Amgen ($AMGN) just lost a key regulatory race. Armed with a handy FDA shortcut voucher, Regeneron ($REGN) and its Big Pharma partner Sanofi ($SNY) announced today that the agency has accepted their application for the powerful new PCSK9 cholesterol drug alirocumab and set a priority deadline of July 24 for their marketing decision. If they get a quick green light, as many analysts expect, their decision to buy the priority review voucher will be rewarded with first-mover advantage with U.S. payers as Amgen sits out an FDA game clock that ends August 27.

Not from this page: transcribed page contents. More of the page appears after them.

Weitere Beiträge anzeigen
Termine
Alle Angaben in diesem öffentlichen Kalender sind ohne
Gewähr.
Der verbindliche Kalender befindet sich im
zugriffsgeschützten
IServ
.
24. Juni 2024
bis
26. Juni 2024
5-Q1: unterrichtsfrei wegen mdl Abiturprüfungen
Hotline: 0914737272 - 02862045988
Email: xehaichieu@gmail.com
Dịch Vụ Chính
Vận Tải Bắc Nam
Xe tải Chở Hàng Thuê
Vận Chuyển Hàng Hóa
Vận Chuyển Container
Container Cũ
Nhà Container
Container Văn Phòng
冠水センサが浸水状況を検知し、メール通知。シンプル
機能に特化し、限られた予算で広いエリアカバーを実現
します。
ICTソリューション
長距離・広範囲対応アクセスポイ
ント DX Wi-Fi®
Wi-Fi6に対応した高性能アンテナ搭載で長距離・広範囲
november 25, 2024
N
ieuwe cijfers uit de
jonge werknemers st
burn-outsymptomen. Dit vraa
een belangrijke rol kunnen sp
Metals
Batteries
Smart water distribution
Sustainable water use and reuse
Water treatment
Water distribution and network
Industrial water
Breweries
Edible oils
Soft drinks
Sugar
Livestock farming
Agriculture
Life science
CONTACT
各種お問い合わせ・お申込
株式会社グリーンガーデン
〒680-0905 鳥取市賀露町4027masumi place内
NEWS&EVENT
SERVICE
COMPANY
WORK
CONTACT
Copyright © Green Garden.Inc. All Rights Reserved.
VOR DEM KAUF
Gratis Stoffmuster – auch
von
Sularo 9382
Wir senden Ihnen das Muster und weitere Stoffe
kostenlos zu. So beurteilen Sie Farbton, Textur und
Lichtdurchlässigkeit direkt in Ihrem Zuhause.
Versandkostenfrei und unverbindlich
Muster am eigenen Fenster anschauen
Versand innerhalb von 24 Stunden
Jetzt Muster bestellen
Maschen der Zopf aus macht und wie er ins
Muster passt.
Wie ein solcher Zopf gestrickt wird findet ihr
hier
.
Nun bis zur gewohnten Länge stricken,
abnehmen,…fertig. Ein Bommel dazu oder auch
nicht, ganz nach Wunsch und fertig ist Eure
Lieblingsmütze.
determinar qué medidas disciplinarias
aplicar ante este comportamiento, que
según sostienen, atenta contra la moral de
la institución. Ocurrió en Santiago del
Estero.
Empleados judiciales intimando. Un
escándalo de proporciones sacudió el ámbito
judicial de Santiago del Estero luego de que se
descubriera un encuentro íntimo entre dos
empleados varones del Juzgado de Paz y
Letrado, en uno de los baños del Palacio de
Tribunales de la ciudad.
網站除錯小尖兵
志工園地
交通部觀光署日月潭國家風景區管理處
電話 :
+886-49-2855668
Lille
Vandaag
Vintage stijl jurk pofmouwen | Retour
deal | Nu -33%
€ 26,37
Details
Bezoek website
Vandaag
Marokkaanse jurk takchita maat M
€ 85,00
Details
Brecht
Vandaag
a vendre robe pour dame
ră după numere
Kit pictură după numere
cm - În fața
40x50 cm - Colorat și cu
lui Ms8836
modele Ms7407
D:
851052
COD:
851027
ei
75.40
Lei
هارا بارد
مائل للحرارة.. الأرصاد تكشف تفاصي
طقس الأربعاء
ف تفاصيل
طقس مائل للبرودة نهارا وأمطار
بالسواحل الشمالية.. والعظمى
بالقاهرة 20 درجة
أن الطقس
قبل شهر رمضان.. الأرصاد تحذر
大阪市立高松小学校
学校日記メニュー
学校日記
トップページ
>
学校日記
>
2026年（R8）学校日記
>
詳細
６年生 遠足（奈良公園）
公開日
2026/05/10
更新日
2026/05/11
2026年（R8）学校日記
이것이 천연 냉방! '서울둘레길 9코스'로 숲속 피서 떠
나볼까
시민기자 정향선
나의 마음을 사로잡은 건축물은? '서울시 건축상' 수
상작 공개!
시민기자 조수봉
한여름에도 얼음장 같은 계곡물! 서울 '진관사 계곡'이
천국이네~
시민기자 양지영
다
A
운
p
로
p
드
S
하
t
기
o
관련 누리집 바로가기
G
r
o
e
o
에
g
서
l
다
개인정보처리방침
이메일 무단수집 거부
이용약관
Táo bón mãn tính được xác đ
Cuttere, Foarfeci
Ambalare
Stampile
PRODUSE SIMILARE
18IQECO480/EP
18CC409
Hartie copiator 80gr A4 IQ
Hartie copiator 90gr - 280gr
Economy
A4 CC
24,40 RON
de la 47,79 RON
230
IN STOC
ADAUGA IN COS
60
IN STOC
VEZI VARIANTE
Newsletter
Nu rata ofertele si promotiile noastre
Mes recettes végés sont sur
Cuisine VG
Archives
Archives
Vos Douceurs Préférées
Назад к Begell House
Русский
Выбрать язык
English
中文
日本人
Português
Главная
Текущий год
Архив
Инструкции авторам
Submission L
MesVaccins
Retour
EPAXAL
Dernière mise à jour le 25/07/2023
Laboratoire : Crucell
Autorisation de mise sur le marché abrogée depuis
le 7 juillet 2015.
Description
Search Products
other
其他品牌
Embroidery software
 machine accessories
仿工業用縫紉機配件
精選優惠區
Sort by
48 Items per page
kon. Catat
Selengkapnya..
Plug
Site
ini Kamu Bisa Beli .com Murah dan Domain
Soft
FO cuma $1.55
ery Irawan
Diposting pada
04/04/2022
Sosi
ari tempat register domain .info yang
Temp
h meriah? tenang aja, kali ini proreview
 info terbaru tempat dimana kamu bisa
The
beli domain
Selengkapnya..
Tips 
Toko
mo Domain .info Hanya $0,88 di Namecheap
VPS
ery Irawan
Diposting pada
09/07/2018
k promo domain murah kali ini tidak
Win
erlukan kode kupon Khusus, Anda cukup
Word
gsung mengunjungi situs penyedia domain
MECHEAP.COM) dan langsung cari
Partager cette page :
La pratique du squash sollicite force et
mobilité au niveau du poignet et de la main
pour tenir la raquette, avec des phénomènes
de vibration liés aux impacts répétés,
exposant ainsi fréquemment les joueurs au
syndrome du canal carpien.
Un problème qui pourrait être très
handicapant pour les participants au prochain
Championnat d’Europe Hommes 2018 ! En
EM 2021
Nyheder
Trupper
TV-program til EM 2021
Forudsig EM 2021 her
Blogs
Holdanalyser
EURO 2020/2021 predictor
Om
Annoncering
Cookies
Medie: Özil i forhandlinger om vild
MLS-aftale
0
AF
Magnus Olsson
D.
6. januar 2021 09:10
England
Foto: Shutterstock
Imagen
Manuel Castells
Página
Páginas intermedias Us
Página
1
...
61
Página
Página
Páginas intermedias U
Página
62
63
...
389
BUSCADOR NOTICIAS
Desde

There are still plenty of 'ifs' to acknowledge. An approval is not assured, the FDA doesn't always abide by its deadlines and a few weeks head start won't necessarily translate into big market gains anyway. But Sanofi and Amgen both see these cholesterol drugs as major new product opportunity and proof positive that their pipeline strategies can deliver. Regeneron wants to demonstrate that it can build a portfolio of big products and both development teams recruited thousands of patients to provide a mountain of safety and efficacy data for the regulators.
Sanofi and Regeneron plan to market their new drug as Praluent.
The PCSK9 showdown between these two competing programs also dramatically underscores a new reality for drug developers. Gilead's ($GILD) decision to charge a steep price for its revolutionary new hep C drugs gave AbbVie ($ABBV) a chance to snag an exclusive place on some big formularies at payers, which direct prescribing rules for tens of millions of Americans. According to Express Scripts, which has led the charge for deep discounts, this new cholesterol drug class has already triggered some negotiations over pricing.
|Express Scripts Chief Medical Officer Steve Miller|
This new drug class "is the next opportunity for us," Express Scripts Chief Medical Officer Steve Miller told Bloomberg recently. And contrasting these companies' marketing strategies with Gilead, he added that "they are working with us."
Sanofi and Regeneron got their priority voucher from BioMarin for $67.5 million, which had in turn won it under a new federal program aimed at spurring the development of drugs for rare diseases.
These three companies aren't the only PCSK9 players in the pipeline. Pfizer ($PFE) has a big Phase III program of its own that often goes overlooked when analysts size up the horse race between the leaders. The pharma giant also highlighted at the JP Morgan conference that it's working on a preclinical oral drug that could prove much easier to take than the injectables now rushing toward the drug market. And other early-stage PCSK9 programs have been launched by companies like Alnylam.
One of the reasons why there's so much competition here at the R&D finish line is that investigators believe that the science behind these therapies is well understood. But once the mists of uncertainty are cleared away in drug development, the need to advance new products after a whole generation of blockbusters has gone generic also spurs plenty of competition for new markets, a trend that will inevitably blunt the ambitious sales forecasts that are being laid out for some of these would-be blockbusters.